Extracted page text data
.....

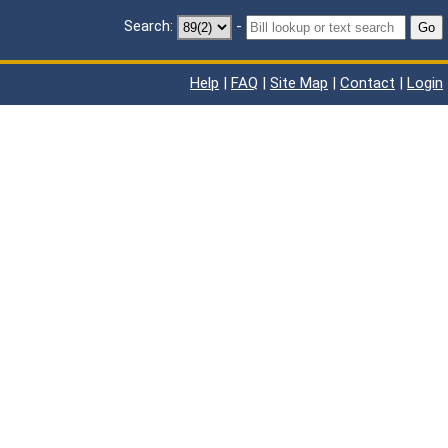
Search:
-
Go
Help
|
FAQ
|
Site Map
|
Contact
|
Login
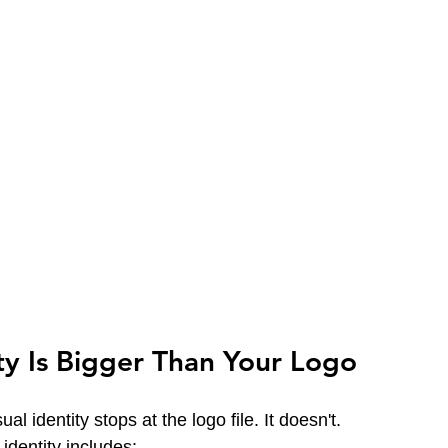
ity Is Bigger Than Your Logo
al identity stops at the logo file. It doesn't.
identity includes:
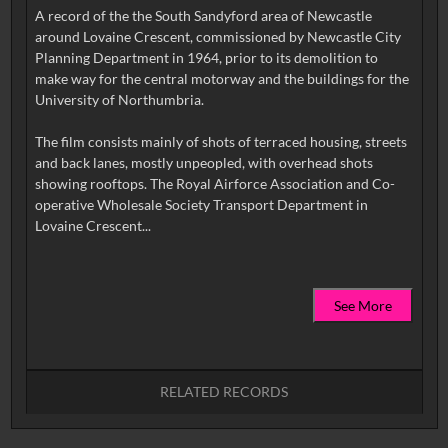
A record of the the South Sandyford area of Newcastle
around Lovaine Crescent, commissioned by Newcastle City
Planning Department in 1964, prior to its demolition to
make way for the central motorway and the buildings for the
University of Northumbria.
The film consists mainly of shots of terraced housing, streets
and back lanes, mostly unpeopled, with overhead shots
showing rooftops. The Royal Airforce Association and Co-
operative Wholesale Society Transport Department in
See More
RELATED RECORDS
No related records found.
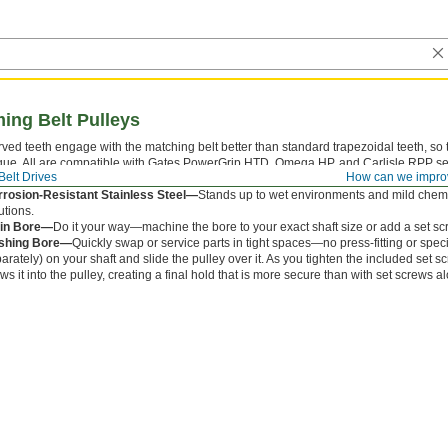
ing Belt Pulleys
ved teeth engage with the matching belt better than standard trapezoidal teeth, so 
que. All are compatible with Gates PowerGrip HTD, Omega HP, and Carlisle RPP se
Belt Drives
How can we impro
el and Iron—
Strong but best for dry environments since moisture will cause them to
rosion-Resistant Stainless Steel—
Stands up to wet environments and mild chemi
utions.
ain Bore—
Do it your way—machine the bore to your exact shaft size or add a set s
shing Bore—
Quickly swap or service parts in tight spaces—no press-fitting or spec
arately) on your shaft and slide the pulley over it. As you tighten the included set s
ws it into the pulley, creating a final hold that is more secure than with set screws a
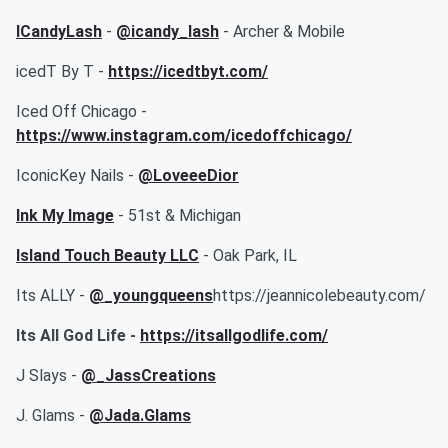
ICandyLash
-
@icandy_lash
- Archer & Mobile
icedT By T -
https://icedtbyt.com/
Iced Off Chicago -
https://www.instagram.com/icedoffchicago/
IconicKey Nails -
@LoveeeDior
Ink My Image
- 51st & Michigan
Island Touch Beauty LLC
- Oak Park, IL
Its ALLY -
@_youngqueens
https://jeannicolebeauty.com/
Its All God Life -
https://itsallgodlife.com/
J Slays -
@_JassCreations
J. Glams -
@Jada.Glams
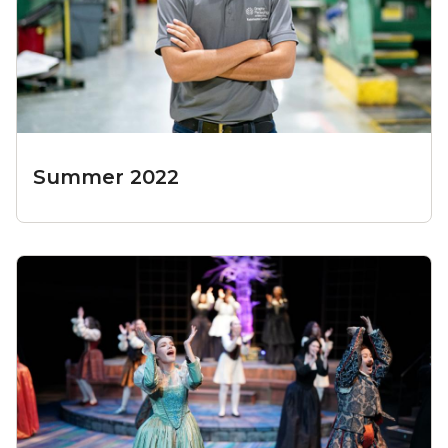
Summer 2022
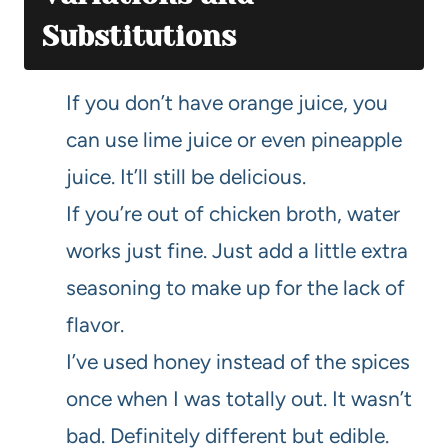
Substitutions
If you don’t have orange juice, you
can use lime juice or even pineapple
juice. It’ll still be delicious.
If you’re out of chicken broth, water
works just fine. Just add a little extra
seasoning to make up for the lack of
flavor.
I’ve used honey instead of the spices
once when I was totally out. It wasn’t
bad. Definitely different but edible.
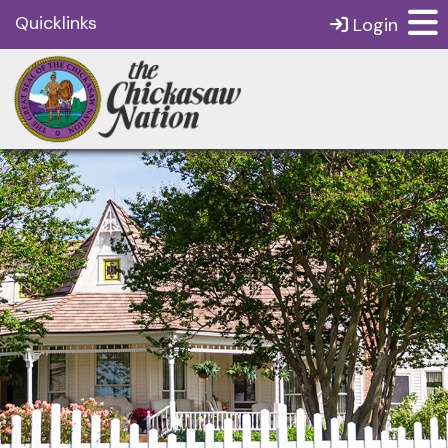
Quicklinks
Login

.....

ACTIVITY
Return every line above in which the string "juice" occurs.

EXERCISE RESPONSE
If you don’t have orange juice, you
can use lime juice or even pineapple
juice. It’ll still be delicious.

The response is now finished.